Background information
- Born: Hugo Ferdinand Winterhalter August 15, 1909 Wilkes-Barre, PA
- Died: September 17, 1973 (aged 64)
- Education: New England Conservatory of Music
- Occupations: Composer; arranger; conductor;
- Instruments: violin, reed instruments
- Years active: 1935-1969
- Labels: RCA Victor, Kapp, Musicor
- Spouse: Mary Margaret Hardey

= Hugo Winterhalter =

American musician, arranger and composer (1909–1973)

Hugo Winterhalter (August 15, 1909 – September 17, 1973) was an American easy listening arranger and composer, best known for his many arrangements and recordings for RCA Victor.

==Biography==
Hugo Ferdinand Winterhalter was born in Wilkes-Barre, Pennsylvania, United States, on August 15, 1909, to Hugo Winterhalter and Mary Gallagher, both second generation German-Americans. He graduated from Mount St. Mary's in Emmitsburg, Maryland, in 1931, where he played saxophone for the orchestra and sang in two of the choirs. He later studied violin and reed instruments at the New England Conservatory of Music. After graduating, he taught school for several years before turning professional during the mid-1930s, serving as a sideman and arranger for Count Basie, Tommy Dorsey, Raymond Scott, Claude Thornhill and others.

Winterhalter also arranged and conducted sessions for singers including Dinah Shore and Billy Eckstine, and in 1948 he was named musical director at MGM Records. After two years with the label, he joined Columbia Records, where he scored a pair of hits with his recordings of "Jealous Heart" and "Blue Christmas".

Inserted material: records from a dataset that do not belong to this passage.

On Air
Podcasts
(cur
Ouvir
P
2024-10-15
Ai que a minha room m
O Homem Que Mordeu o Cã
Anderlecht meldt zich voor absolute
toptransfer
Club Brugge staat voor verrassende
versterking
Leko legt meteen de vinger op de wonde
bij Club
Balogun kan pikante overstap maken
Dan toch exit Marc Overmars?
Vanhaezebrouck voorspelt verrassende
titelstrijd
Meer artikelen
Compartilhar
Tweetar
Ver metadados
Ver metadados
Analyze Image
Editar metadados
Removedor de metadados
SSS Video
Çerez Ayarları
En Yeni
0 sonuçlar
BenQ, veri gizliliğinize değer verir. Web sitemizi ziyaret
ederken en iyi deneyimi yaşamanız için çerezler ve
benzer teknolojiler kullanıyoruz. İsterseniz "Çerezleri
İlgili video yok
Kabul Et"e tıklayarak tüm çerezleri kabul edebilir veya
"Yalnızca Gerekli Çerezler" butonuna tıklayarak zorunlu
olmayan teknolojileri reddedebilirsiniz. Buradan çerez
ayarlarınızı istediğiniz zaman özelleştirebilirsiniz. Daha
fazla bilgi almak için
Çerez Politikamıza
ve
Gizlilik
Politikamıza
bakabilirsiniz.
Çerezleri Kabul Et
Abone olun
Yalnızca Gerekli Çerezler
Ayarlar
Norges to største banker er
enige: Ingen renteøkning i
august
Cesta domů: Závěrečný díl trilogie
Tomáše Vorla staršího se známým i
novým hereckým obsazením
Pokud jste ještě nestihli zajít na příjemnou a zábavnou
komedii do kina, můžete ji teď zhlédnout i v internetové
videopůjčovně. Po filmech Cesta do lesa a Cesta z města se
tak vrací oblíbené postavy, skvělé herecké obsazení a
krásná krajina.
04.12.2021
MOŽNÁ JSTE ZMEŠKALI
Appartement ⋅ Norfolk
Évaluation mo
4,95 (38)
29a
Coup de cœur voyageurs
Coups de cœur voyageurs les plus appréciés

In 1950, Winterhalter moved to RCA Victor, where he arranged sessions for most of the label's pop recording artists of the era including Perry Como, Harry Belafonte, Eddie Fisher, Jaye P. Morgan, Eartha Kitt, and the Ames Brothers. He also recorded several instrumental albums, among them 1954's The Great Music Themes of Television, believed to be the first collection of TV theme songs ever recorded. Winterhalter also notched a series of chart hits, including "Mr. Touchdown, U.S.A.", "A Kiss to Build a Dream On", "Blue Tango", "Vanessa", "The Little Shoemaker", and "Song of The Barefoot Contessa". With pianist Eddie Heywood, he had a minor hit with "Land of Dreams" in 1954 and reached the number one spot on Billboard with "Canadian Sunset" in 1956. The record sold over one million copies, and was awarded a gold disc by the RIAA.

Winterhalter penned the main title theme for the film, Diamond Head (1962). His other motion picture credits include work as conductor and arranger for Eddie Fisher and Debbie Reynolds in the 1956 musical comedy, Bundle of Joy, and orchestrator for Thrill of a Romance (1945) and Meet the People (1944).

Winterhalter remained with RCA Victor until 1963, at which time he moved to Kapp. Winterhalter recorded a handful of albums for Kapp including The Best of '64 and its follow-up, The Big Hits of 1965, before leaving the label to work on Broadway. He later worked in television and continued recording the occasional LP for various budget labels. Winterhalter's last US chart single was "Theme From 'Popi'", released by Musicor in 1969. It reached #35 in the Billboard Easy Listening Top 40.

Winterhalter died from cancer, in Greenwich, Connecticut on September 17, 1973. He is interred alongside his wife at Rockland Cemetery in Sparkill, New York. Winterhalter had a son, Hugo Francis Winterhalter, who was killed in Vietnam on December 29, 1966. He was with the 169th Combat Engineer Battalion.

==Musical style==
The back cover of "Hugo Winterhalter Goes...Continental" shares this about the conductor:
Maestro Winterhalter uses a very large string section, a full brass section (he was, incidentally, one of the first of the big-band leaders to use such previously symphonic instruments as the French horn in popular music), a large woodwind choir, and timpani galore. Together with the distinctive Winterhalter arranging touch, this all results in a fresh and ear-filling treatment of even those tunes that are standard fare wherever pop music is played.